Jaera knew of only one other group who were as skilled as the mages were in causing such coincidences. Maybe they should be called more skilled. After all they couldn't alter reality as mages could. Either way this was exactly the sort of "coincidence" vampires used as well, though they worked through minions rather than directly.

Maybe Jaera should check out this crime scene before she went to the Shadowspot.


Jenny had been practicing, there was a splintered tree a mile into the woods that could attest to that fact. This time she would give that little monster, Mina some pain. She walked into the house and searched for the ghoul. It was Mina more than the others that Jenny found repugnant. Looking at her was like looking at a hole in the fabric of reality. An aura of solid black around a thirty year old body.

Jenny passed the rotting skeleton that was Varney's image as she went. She found Mina with Lisa near the basement where she assume Renfield slept.

Screaming as she rammed into Mina's small form. The ghoul literally had no idea what hit her, she just crashed to the floor unconcious.


"What the hell is going on here!" Varney demanded as he entered the room. Mina was sprawled out on the floor unconcious while Lucy had drawn her gun and was waving it around trying to find an enemy.

"I don't know!" Lucy shouted. "Mina just fuckin' crumpled like something hit her." Mina started to come around then.

"It's daylight, what vampire attacks during the day?" Mina asked weakly.

"There are creatures other than vampires in the world," Varney commented, as a teacher to a very young child.
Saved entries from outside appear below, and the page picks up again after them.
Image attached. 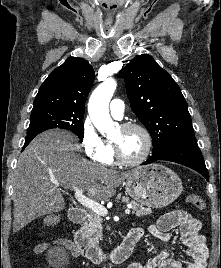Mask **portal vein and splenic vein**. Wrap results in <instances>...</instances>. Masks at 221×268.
<instances>
[{"mask_svg": "<svg viewBox=\"0 0 221 268\" xmlns=\"http://www.w3.org/2000/svg\"><path fill=\"white\" fill-rule=\"evenodd\" d=\"M75 199L79 203H81L83 206L91 209L97 215L105 216L108 214L107 209L103 205H101L97 201L92 200V199L86 197L85 195H83L82 189H77L75 191ZM130 208H131V206H128V208L125 209V214H130V212H131Z\"/></svg>", "mask_w": 221, "mask_h": 268, "instance_id": "obj_1", "label": "portal vein and splenic vein"}]
</instances>
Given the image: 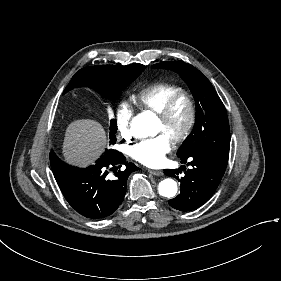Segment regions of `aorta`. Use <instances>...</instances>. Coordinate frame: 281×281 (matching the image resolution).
I'll list each match as a JSON object with an SVG mask.
<instances>
[{"mask_svg": "<svg viewBox=\"0 0 281 281\" xmlns=\"http://www.w3.org/2000/svg\"><path fill=\"white\" fill-rule=\"evenodd\" d=\"M131 129L136 137L144 138L157 134L156 120L151 113H141L133 118ZM161 196L171 198L177 193V183L173 179L162 180L158 186Z\"/></svg>", "mask_w": 281, "mask_h": 281, "instance_id": "1", "label": "aorta"}]
</instances>
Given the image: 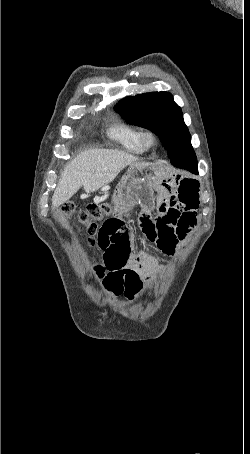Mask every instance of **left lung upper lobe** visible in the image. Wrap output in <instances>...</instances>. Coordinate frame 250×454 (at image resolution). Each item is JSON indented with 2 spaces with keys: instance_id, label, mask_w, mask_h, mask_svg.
I'll list each match as a JSON object with an SVG mask.
<instances>
[{
  "instance_id": "left-lung-upper-lobe-1",
  "label": "left lung upper lobe",
  "mask_w": 250,
  "mask_h": 454,
  "mask_svg": "<svg viewBox=\"0 0 250 454\" xmlns=\"http://www.w3.org/2000/svg\"><path fill=\"white\" fill-rule=\"evenodd\" d=\"M129 124L154 132L168 151V156L192 153L191 136L181 108L168 92H151L126 97L114 107Z\"/></svg>"
}]
</instances>
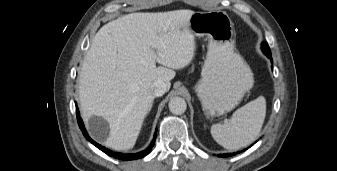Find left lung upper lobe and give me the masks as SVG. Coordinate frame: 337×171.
Wrapping results in <instances>:
<instances>
[{"label":"left lung upper lobe","mask_w":337,"mask_h":171,"mask_svg":"<svg viewBox=\"0 0 337 171\" xmlns=\"http://www.w3.org/2000/svg\"><path fill=\"white\" fill-rule=\"evenodd\" d=\"M261 48H262V51L264 52V54H266L268 56H271L270 48H269V46H268V44L266 42H263L261 44Z\"/></svg>","instance_id":"5c2ea615"}]
</instances>
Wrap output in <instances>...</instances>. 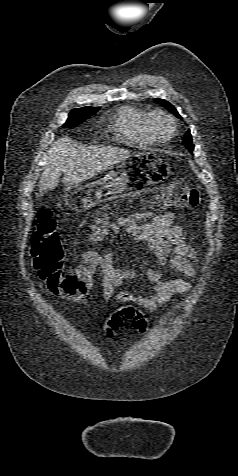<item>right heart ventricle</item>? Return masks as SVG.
Returning <instances> with one entry per match:
<instances>
[{"mask_svg": "<svg viewBox=\"0 0 238 476\" xmlns=\"http://www.w3.org/2000/svg\"><path fill=\"white\" fill-rule=\"evenodd\" d=\"M148 112L145 109L126 105L116 115L115 127L119 136L126 142L137 147H149L155 141L149 135L145 121Z\"/></svg>", "mask_w": 238, "mask_h": 476, "instance_id": "right-heart-ventricle-1", "label": "right heart ventricle"}]
</instances>
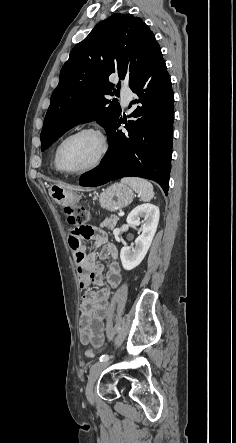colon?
I'll list each match as a JSON object with an SVG mask.
<instances>
[{
  "label": "colon",
  "instance_id": "1",
  "mask_svg": "<svg viewBox=\"0 0 236 443\" xmlns=\"http://www.w3.org/2000/svg\"><path fill=\"white\" fill-rule=\"evenodd\" d=\"M64 215L66 221L70 226L75 227V233L79 234L83 239H91L93 232L92 227L88 226L89 213L85 208L82 207H67L64 209ZM85 356L88 359H93L95 354L93 350L87 349L85 351Z\"/></svg>",
  "mask_w": 236,
  "mask_h": 443
}]
</instances>
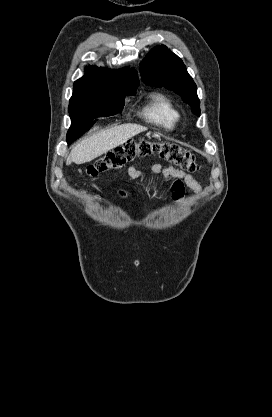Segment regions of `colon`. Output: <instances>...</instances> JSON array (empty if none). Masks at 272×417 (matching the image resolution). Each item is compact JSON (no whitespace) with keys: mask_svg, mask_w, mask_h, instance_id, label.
<instances>
[{"mask_svg":"<svg viewBox=\"0 0 272 417\" xmlns=\"http://www.w3.org/2000/svg\"><path fill=\"white\" fill-rule=\"evenodd\" d=\"M149 155H158L187 172H195L199 169L195 156L179 145L161 140L139 139L110 150L87 167V174L96 176L109 170H117L128 162Z\"/></svg>","mask_w":272,"mask_h":417,"instance_id":"colon-1","label":"colon"}]
</instances>
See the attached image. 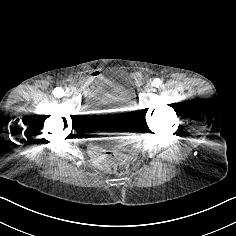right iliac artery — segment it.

As if on cue, the door he had come through caught on fire. They quickly put it out, but the desired effect had been achieved. As they turned from the door they saw a piece of paper drop from mid-air.

On it was written: "That's enough for now -- Jenny Simon."

"We're being haunted," Lucy said unbelieving. "That women we fed to the traitor is haunting us."

"Do you think that we have not dealt with ghosts before?" he asked them. "It can't kill our master if we keep a close eye out."

"But I can kill you," spoke an ethereal voice seeming to emanate from the entire room while maintaining the qualities of whisper. Then it laughed as it faded out.

In the Shadowlands Jenny was exhausted.

In the physical world Varney was not impressed.